Sweatshop owner's appeal alleges abduction by FBI
PAGO PAGO, American Samoa » A former garment factory owner convicted of enslaving, starving and beating his workers in American Samoa was "kidnapped by the FBI" and improperly prosecuted in federal court in Honolulu, the defense attorney said.
The High Court of American Samoa was the proper jurisdiction to hear the federal charges against Kil Soo Lee, according to Lee's attorney, Earle Partington, in a 63-page brief filed last month with the 9th U.S. Circuit Court of Appeals in San Francisco.
"Essentially, the FBI kidnapped Lee and brought him to Hawaii against his will," said Partington.

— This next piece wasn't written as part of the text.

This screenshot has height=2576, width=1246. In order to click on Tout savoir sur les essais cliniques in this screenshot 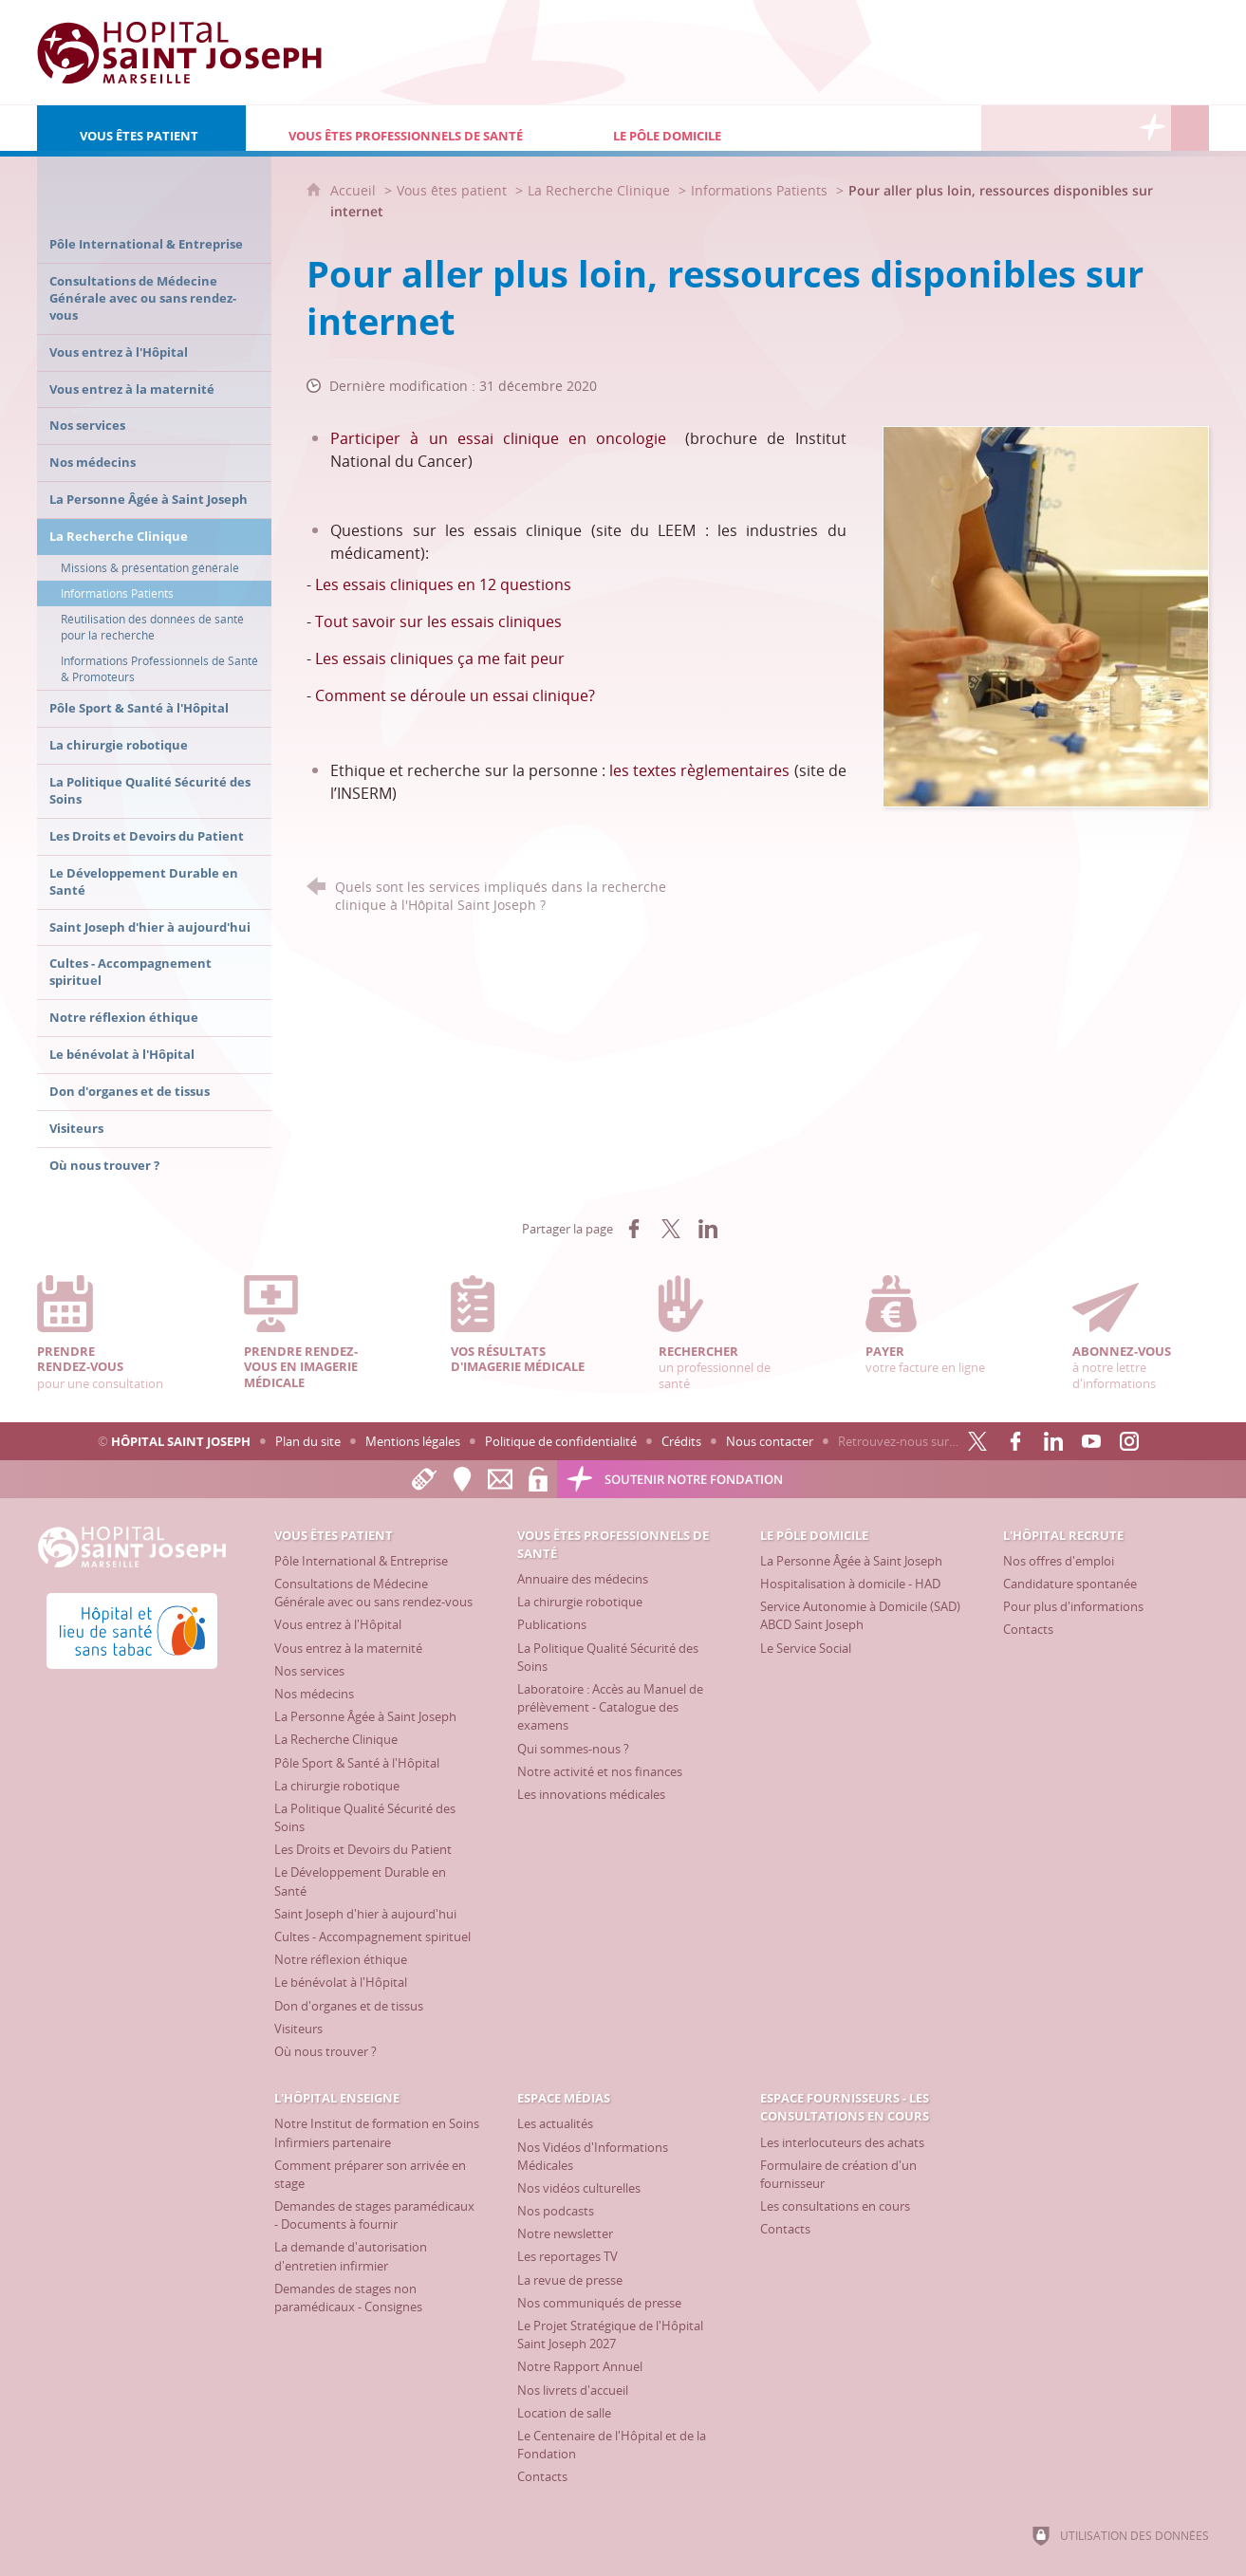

Lee was sentenced in June to 40 years in prison and ordered to pay $3 million in restitution for torturing workers at Daewoosa Samoa Ltd. The factory made clothes for J.C. Penney and other retailers before it was closed.
Because Lee's crimes were alleged to have occurred in American Samoa, where the High Court has jurisdiction over felonies committed in the territory, Lee had the constitutional right to be tried before the High Court, Partington said. The federal court in Honolulu has no jurisdiction over federal crimes committed in American Samoa, he said.
Partington is seeking a new trial on all the counts or the re-sentencing of Lee on all counts without the possibility of consecutive sentences being imposed. He also argued that the federal prosecutor did not follow trial instructions and that the sentencing against him is incorrect.
The prosecutor has until May to file a response.
The appeal questions whether the lower court erred in denying the defendant's August 2001 motion to dismiss the case in Honolulu for lack of jurisdiction.
At the time, U.S. District Judge Susan Oki Mollway agreed with the U.S. government that Hawaii was the proper venue to hear the case due to the lack of a federal court in American Samoa, where Lee's crimes were committed.
Mollway had said she imposed the maximum sentences on the charges of involuntary servitude because the crimes Lee committed were so widespread and "horrible."
More than 200 Chinese and Vietnamese workers were held at Daewoosa for more than two years, until 2001 when the National Labor Relations Board and the Department of Labor intervened.